Looks like the U.S. median is around $150 annually - figuring most docs make at least $300k, I'm willing to say $150 isn't meaningful. Now, if you're one who is actively working for them and getting tens of thousands in speaker fees, that's another matter.
 
I'm familiar with vendors providing lunch for a sales meeting. That's standard practice in most industries. I never heard of providing meals, day after day. I assume the sales rep isn't there every day. It's possible I misunderstood what they were saying, but I got the impression it was basically free lunch every day all year if they wanted it. They may have exaggerated, and the meals were only offered during sales visits.
It's not the same drug company or device manufacturer every day. There are enough of these companies pushing product that most dr. offices could eat "free" every day.
 
I had a friend who was a rep for a pharma. They shipped him the samples and he had to get rid of them or they stacked up in his garage until the quantity violated laws. I can testify he was highly motivated to keep his "stash" under arrest limits and gave away a lot of samples to doc offices.

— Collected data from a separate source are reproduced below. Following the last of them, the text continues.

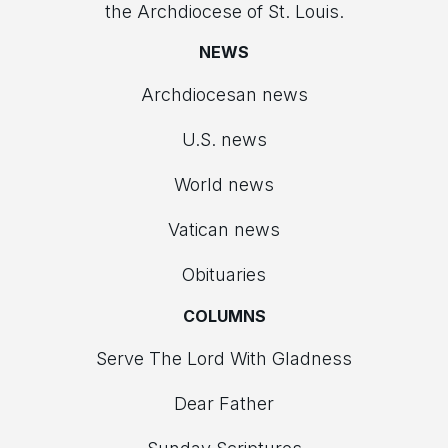
the Archdiocese of St. Louis.
NEWS
Archdiocesan news
U.S. news
World news
Vatican news
Obituaries
COLUMNS
Serve The Lord With Gladness
Dear Father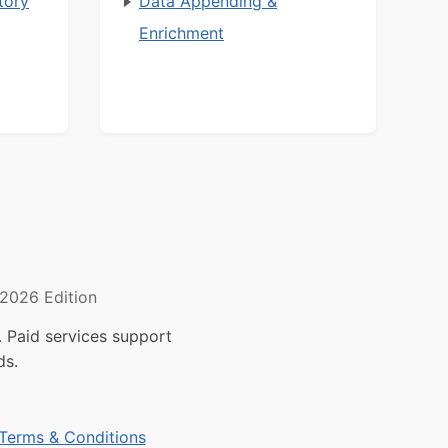
tory
Data Appending &
Enrichment
2026 Edition
 Paid services support
ds.
Terms & Conditions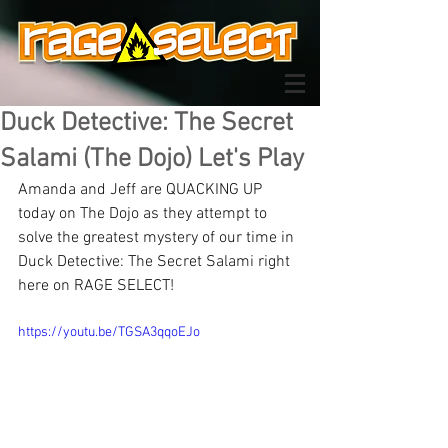
Duck Detective: The Secret
Salami (The Dojo) Let's Play
Amanda and Jeff are QUACKING UP 
today on The Dojo as they attempt to 
solve the greatest mystery of our time in 
Duck Detective: The Secret Salami right 
here on RAGE SELECT!
https://youtu.be/TGSA3qqoEJo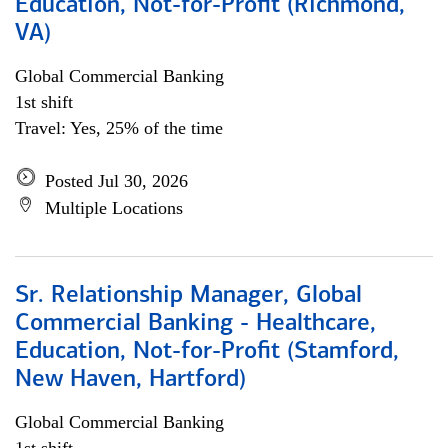
Education, Not-for-Profit (Richmond,
VA)
Global Commercial Banking
1st shift
Travel: Yes, 25% of the time
Posted Jul 30, 2026
Multiple Locations
Sr. Relationship Manager, Global
Commercial Banking - Healthcare,
Education, Not-for-Profit (Stamford,
New Haven, Hartford)
Global Commercial Banking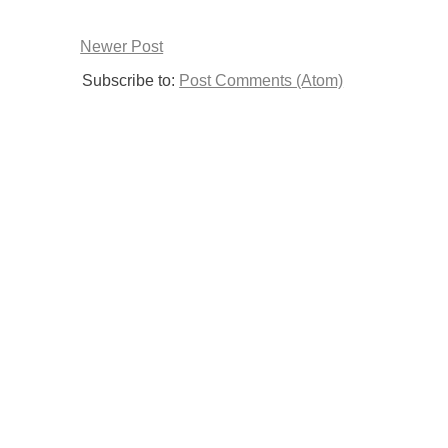
Newer Post
Subscribe to:
Post Comments (Atom)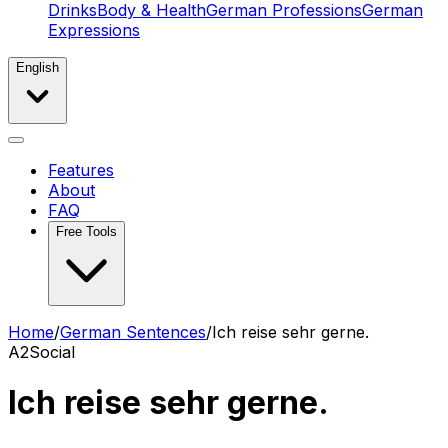
Drinks
Body & Health
German Professions
German
Expressions
English
Features
About
FAQ
Free Tools
Home
/
German Sentences
/
Ich reise sehr gerne.
A2
Social
Ich reise sehr gerne.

That educated me to always ask the doc for samples if they were going to write a prescription. They were happy to do so if they had it.
 
I had a friend who was a rep for a pharma. They shipped him the samples and he had to get rid of them or they stacked up in his garage until the quantity violated laws. I can testify he was highly motivated to keep his "stash" under arrest limits and gave away a lot of samples to doc offices.

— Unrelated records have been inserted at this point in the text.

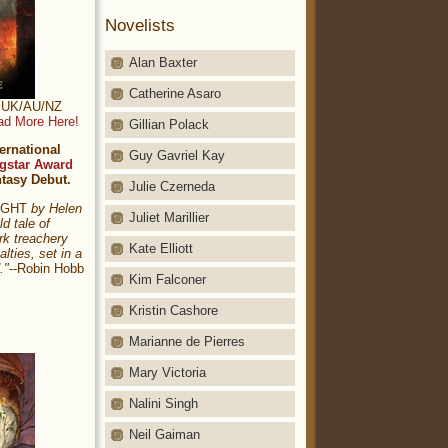
Novelists
Alan Baxter
Catherine Asaro
t: UK/AU/NZ
ad More Here!
Gillian Polack
ernational
Guy Gavriel Kay
gstar Award
ntasy Debut.
Julie Czerneda
NIGHT
by Helen
Juliet Marillier
ld tale of
rk treachery
Kate Elliott
alties, set in a
."
--Robin Hobb
Kim Falconer
Kristin Cashore
Marianne de Pierres
Mary Victoria
Nalini Singh
Neil Gaiman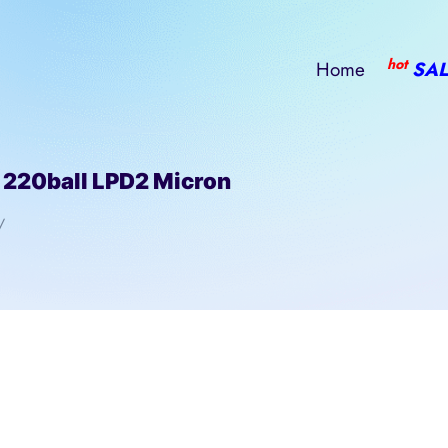
hot
Home
SAL
20ball LPD2 Micron
/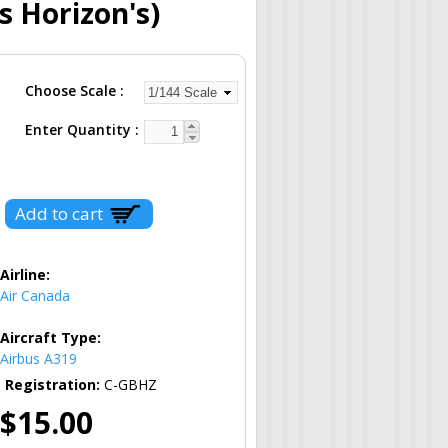
s Horizon's)
Choose Scale
Enter Quantity
Airline:
Air Canada
Aircraft Type:
Airbus A319
Registration:
C-GBHZ
$15.00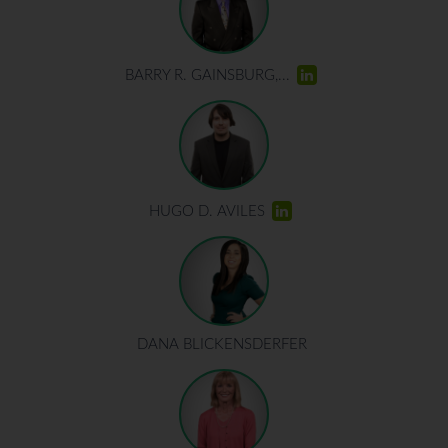
BARRY R. GAINSBURG,...
HUGO D. AVILES
DANA BLICKENSDERFER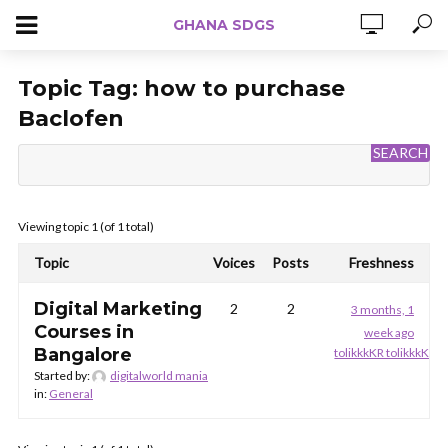
GHANA SDGS
Topic Tag:
how to purchase
Baclofen
Viewing topic 1 (of 1 total)
Topic
Voices
Posts
Freshness
Digital Marketing
2
2
3 months, 1
Courses in
week ago
Bangalore
tolikkkKR tolikkkKR
Started by:
digitalworld mania
in:
General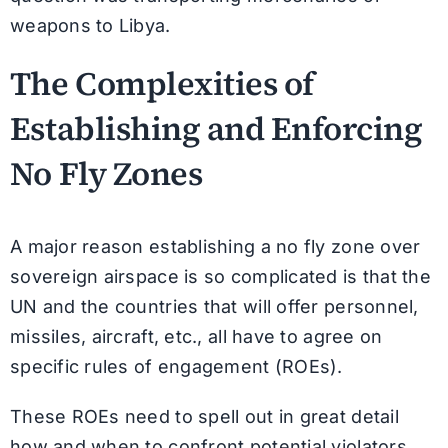
weapons to Libya.
The Complexities of
Establishing and Enforcing
No Fly Zones
A major reason establishing a no fly zone over
sovereign airspace is so complicated is that the
UN and the countries that will offer personnel,
missiles, aircraft, etc., all have to agree on
specific rules of engagement (ROEs).
These ROEs need to spell out in great detail
how and when to confront potential violators,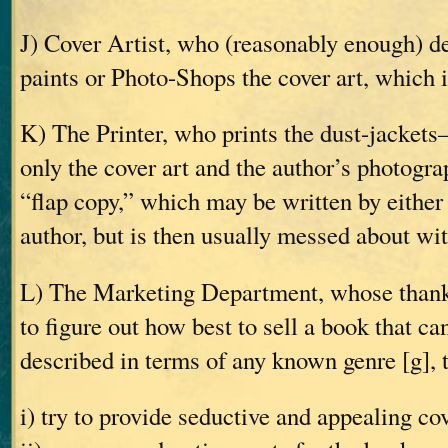
J) Cover Artist, who (reasonably enough) d
paints or Photo-Shops the cover art, which i
K) The Printer, who prints the dust-jackets
only the cover art and the author’s photogra
“flap copy,” which may be written by either 
author, but is then usually messed about wi
L) The Marketing Department, whose thankle
to figure out how best to sell a book that ca
described in terms of any known genre [g], 
i) try to provide seductive and appealing co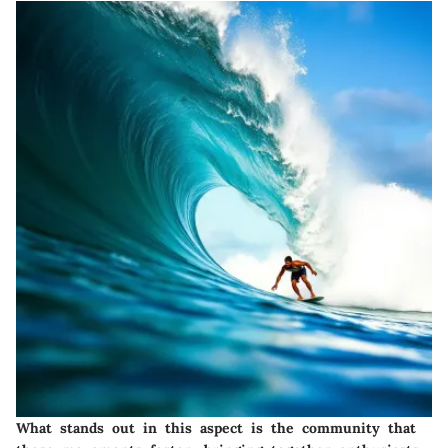
What stands out in this aspect is the community that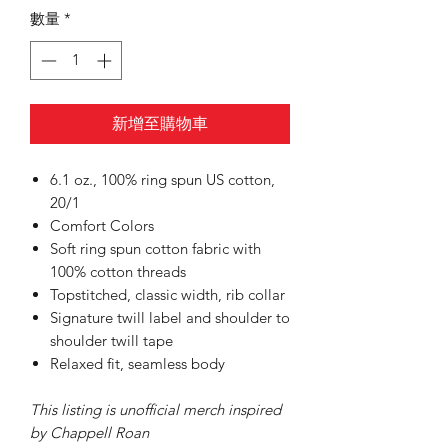
數量
*
新增至購物車
6.1 oz., 100% ring spun US cotton,
20/1
Comfort Colors
Soft ring spun cotton fabric with
100% cotton threads
Topstitched, classic width, rib collar
Signature twill label and shoulder to
shoulder twill tape
Relaxed fit, seamless body
This listing is unofficial merch inspired
by Chappell Roan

That educated me to always ask the doc for samples if they were going to write a prescription. They were happy to do so if they had it.
My doctors know I have "good" insurance and never offer free samples of drugs.
 
My doctors know I have "good" insurance and never offer free samples of drugs.

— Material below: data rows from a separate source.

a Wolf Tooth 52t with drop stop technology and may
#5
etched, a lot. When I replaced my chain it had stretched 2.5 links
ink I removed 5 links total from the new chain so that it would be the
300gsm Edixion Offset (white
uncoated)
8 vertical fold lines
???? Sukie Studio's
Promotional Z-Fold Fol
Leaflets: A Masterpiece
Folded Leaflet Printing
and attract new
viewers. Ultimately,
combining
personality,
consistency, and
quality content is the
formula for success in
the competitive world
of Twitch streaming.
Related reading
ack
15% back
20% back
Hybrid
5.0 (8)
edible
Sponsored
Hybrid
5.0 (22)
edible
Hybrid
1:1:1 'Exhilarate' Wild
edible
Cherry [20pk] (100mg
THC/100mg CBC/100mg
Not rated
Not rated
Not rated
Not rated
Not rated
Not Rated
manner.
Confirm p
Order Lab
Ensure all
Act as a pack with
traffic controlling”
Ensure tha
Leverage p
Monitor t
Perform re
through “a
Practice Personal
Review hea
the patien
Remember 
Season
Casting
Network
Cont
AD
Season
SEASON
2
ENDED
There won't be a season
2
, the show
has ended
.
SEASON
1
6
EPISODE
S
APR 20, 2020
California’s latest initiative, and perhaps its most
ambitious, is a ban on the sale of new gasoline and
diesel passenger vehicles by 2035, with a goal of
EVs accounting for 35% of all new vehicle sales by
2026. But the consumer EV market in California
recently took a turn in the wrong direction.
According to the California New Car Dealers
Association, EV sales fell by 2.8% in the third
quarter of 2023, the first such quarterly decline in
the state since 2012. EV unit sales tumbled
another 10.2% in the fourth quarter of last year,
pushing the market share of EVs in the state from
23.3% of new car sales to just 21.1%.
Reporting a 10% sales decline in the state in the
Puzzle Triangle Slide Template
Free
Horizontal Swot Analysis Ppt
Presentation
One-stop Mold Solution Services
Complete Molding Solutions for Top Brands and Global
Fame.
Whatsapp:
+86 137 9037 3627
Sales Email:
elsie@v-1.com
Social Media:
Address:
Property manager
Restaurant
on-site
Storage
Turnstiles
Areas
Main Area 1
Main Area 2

Probably why they never offered to me either, but if it saves me from going out on public, especially to a pharmacy where there's likely to be sick people, and since I remain immune compromised, I'll ask.
 
My primary doc that I saw for over 20 years would always give me a little brown paper bag full of samples for whatever ailed me. Probably saved me thousands of dollars over the years.
But yeah I've seen calendars at doctor's offices which had every day of the week penciled in with lunch and who provided them. Even saw a sign at one office that said to talk to a particular person for lunch orders.
When I was a purchasing agent early in my career we were taken to lunch 3 or more days each week by salesmen. This was before the govt. discouraged drinking so we always had a drink or 2 at lunch.
 
The State of NJ clamped down on this years ago- much to my disappointment. Reps could only pay a specified amount per Doc for lunch. So, good lunches, nice dinners got downgraded horribly. Back in the day we would get taken out to excellent dinners. But that paled in comparison to what my Ortho friends would receive. they would get box seats at the best NBA games, wined and dined at the finest steak houses, etc. I guess when you are putting in $10,000 of hardware in a patients knee you really got a lot more free meals.
As stated above having the reps bring samples was super hlpful to our patients who needed something immediatley or wanted to try a product before committing to it. When Covid hit the reps stopped coming, samples dried up, wasn't good. Over the years you do make some good relationships with the reps and they would provide data that was often helpful. It wasn't evil, it was helpful and to be honest I would only use the drugs I was comfortable with and had researched.